(Extracted page text data)
^^^^

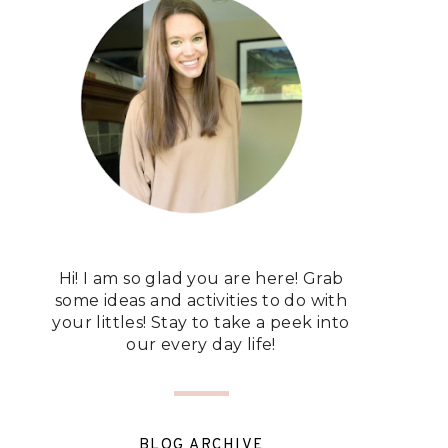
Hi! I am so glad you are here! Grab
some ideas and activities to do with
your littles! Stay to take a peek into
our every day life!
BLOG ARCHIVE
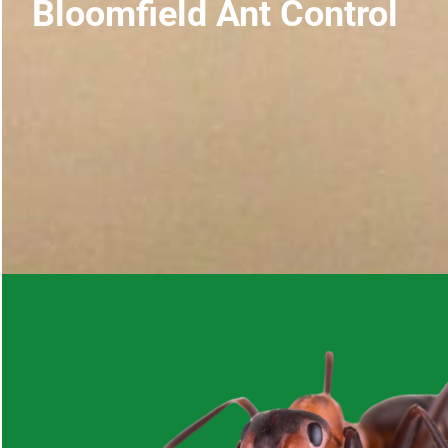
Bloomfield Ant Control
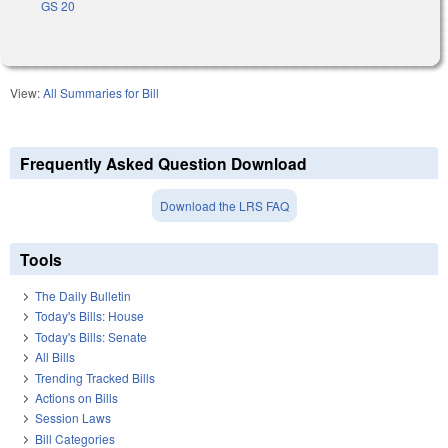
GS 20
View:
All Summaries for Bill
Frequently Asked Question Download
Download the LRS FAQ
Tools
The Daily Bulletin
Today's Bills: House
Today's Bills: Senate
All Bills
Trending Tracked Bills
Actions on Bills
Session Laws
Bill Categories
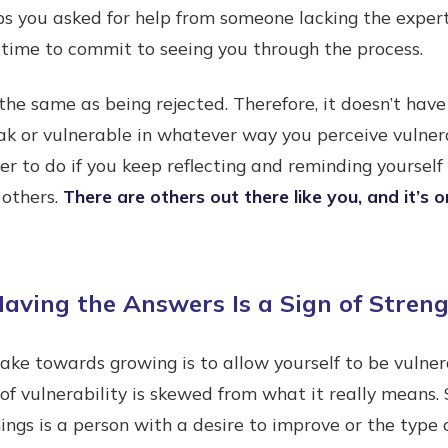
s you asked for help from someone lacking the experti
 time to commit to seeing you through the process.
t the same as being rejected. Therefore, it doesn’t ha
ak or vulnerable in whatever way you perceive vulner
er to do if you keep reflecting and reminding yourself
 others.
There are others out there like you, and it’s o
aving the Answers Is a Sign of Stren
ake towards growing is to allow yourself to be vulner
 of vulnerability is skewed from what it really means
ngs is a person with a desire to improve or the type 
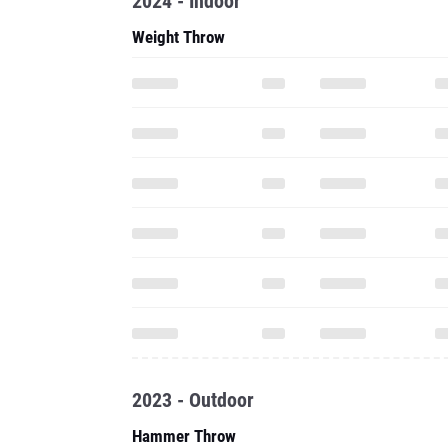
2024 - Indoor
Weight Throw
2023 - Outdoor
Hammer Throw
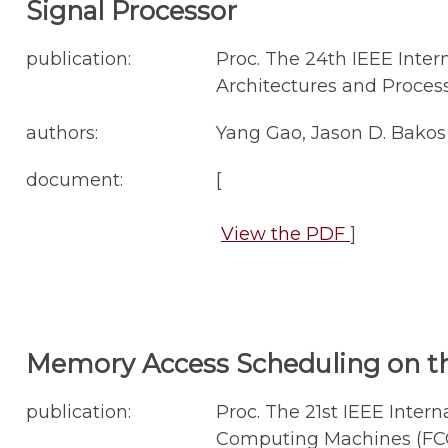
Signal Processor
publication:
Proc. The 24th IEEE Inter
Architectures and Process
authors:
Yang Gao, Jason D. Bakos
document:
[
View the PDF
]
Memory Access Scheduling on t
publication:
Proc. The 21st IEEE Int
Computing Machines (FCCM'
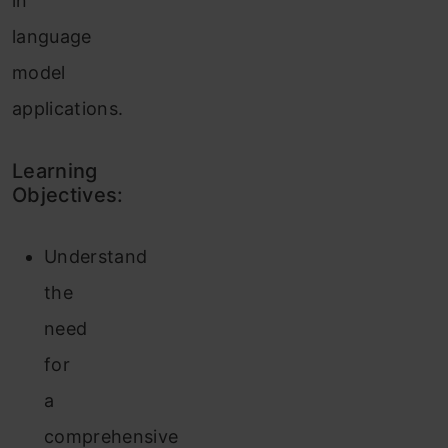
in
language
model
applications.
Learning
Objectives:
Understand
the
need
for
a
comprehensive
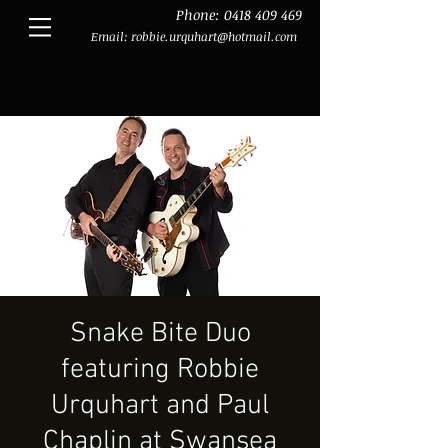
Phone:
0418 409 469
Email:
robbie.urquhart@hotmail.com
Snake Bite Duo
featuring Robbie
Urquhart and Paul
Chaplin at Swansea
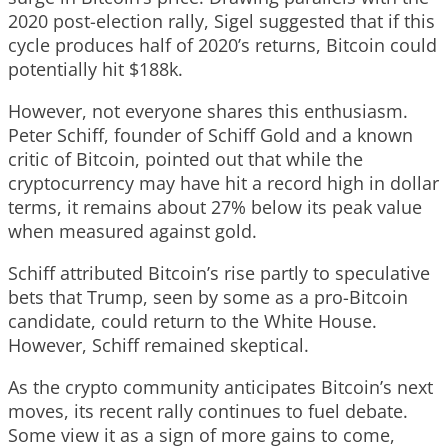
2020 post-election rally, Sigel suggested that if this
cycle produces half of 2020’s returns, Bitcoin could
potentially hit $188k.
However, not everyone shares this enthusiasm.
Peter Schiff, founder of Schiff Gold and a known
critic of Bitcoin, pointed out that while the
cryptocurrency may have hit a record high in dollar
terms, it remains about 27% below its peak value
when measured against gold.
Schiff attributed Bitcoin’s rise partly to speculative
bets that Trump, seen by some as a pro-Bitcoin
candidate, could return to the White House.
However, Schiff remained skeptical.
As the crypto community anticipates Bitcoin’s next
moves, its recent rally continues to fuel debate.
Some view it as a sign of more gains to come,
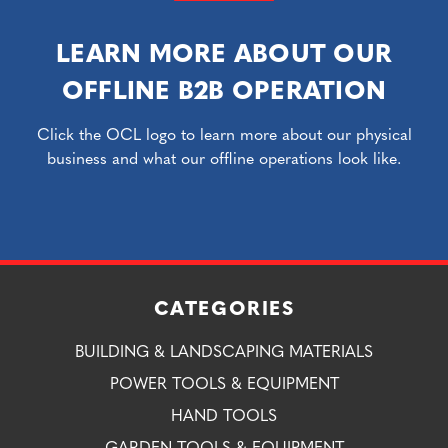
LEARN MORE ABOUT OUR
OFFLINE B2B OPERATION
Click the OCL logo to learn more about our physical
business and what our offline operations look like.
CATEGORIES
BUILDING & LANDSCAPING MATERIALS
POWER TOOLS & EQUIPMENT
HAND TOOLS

^^^^

Description of the task — Retype the entries exactly, skipping every picture.

Exercise response —
Hi! I am so glad you are here! Grab
some ideas and activities to do with
your littles! Stay to take a peek into
our every day life!
BLOG ARCHIVE
Bloomfield Ant Control
GS 20
View:
All Summaries for Bill
Frequently Asked Question Download
Download the LRS FAQ
Tools
The Daily Bulletin
Today's Bills: House
Today's Bills: Senate
All Bills
Trending Tracked Bills
Actions on Bills
Session Laws
Bill Categories
s you asked for help from someone lacking the experti
 time to commit to seeing you through the process.
t the same as being rejected. Therefore, it doesn’t ha
ak or vulnerable in whatever way you perceive vulner
er to do if you keep reflecting and reminding yourself
 others.
There are others out there like you, and it’s o
aving the Answers Is a Sign of Stren
ake towards growing is to allow yourself to be vulner
 of vulnerability is skewed from what it really means
ngs is a person with a desire to improve or the type 
2024 - Indoor
Weight Throw
2023 - Outdoor
Hammer Throw
Signal Processor
publication:
Proc. The 24th IEEE Inter
Architectures and Process
authors:
Yang Gao, Jason D. Bakos
document:
[
View the PDF
]
Memory Access Scheduling on t
publication:
Proc. The 21st IEEE Int
Computing Machines (FCCM'
in
language
model
applications.
Learning
Objectives:
Understand
the
need
for
a
comprehensive
Phone:
0418 409 469
Email:
robbie.urquhart@hotmail.com
Snake Bite Duo
featuring Robbie
Urquhart and Paul
Chaplin at Swansea
2020 post-election rally, Sigel suggested that if this
cycle produces half of 2020’s returns, Bitcoin could
potentially hit $188k.
However, not everyone shares this enthusiasm.
Peter Schiff, founder of Schiff Gold and a known
critic of Bitcoin, pointed out that while the
cryptocurrency may have hit a record high in dollar
terms, it remains about 27% below its peak value
when measured against gold.
Schiff attributed Bitcoin’s rise partly to speculative
bets that Trump, seen by some as a pro-Bitcoin
candidate, could return to the White House.
However, Schiff remained skeptical.
As the crypto community anticipates Bitcoin’s next
moves, its recent rally continues to fuel debate.
Some view it as a sign of more gains to come,
LEARN MORE ABOUT OUR
OFFLINE B2B OPERATION
Click the OCL logo to learn more about our physical
business and what our offline operations look like.
CATEGORIES
BUILDING & LANDSCAPING MATERIALS
POWER TOOLS & EQUIPMENT
HAND TOOLS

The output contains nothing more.